Windrose 26

Development
- Designer: W. Shad Turner
- Location: United States
- Year: 1982
- Builder: Laguna Yachts
- Role: Cruiser

Boat
- Displacement: 3,600 lb (1,633 kg)
- Draft: 3.08 ft (0.94 m)

Hull
- Type: monohull
- Construction: fiberglass
- LOA: 25.75 ft (7.85 m)
- LWL: 21.50 ft (6.55 m)
- Beam: 8.33 ft (2.54 m)

Hull appendages
- Keel: fin keel
- Ballast: 1,200 lb (544 kg)
- Rudder: transom-mounted rudder

Rig
- Rig type: Bermuda rig
- I foretriangle height: 29.50 ft (8.99 m)
- J foretriangle base: 9.75 ft (2.97 m)
- P mainsail luff: 25.00 ft (7.62 m)
- E mainsail foot: 10.50 ft (3.20 m)

Sails
- Sailplan: masthead sloop
- Mainsail area: 131.25 sq ft (12.194 m^{2})
- Jib/genoa area: 143.81 sq ft (13.360 m^{2})
- Total sail area: 275.06 sq ft (25.554 m^{2})

= Windrose 26 =

Sailboat class

The Windrose 26 is an American sailboat that was designed by W. Shad Turner as a cruiser and first built in 1982.

==Production==
The design was built by Laguna Yachts in the United States, starting in 1982, but it is now out of production.

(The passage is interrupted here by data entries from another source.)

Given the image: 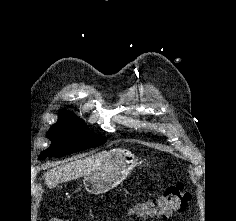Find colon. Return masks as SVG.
I'll return each mask as SVG.
<instances>
[{"instance_id": "colon-1", "label": "colon", "mask_w": 236, "mask_h": 221, "mask_svg": "<svg viewBox=\"0 0 236 221\" xmlns=\"http://www.w3.org/2000/svg\"><path fill=\"white\" fill-rule=\"evenodd\" d=\"M191 194L179 183L170 186L163 195L135 204L132 213L138 218H166L185 209ZM49 221H73L68 218H53Z\"/></svg>"}]
</instances>
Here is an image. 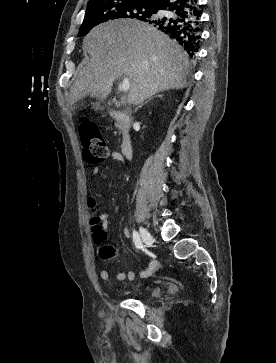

The Windrose 26 is a related design to the Laguna 26 which was produced by the company at the same time. Both designs led to the Classic 26, which was produced by Classic Yachts starting in 1991, using the Laguna molds, after Laguna Yachts went out of business.

==Design==
The Windrose 26 is a recreational keelboat, built predominantly of fiberglass, with wood trim. It has a masthead sloop rig, a raked stem, a plumb transom, a transom-hung rudder controlled by a tiller and a fixed fin keel. It displaces 3600 lb and carries 1200 lb of ballast.

The boat has a draft of 3.08 ft with the standard keel.

The cabin headroom is 6.17 in.

For sailing downwind the design may be equipped with a symmetrical spinnaker.

The design has a hull speed of 6.21 kn.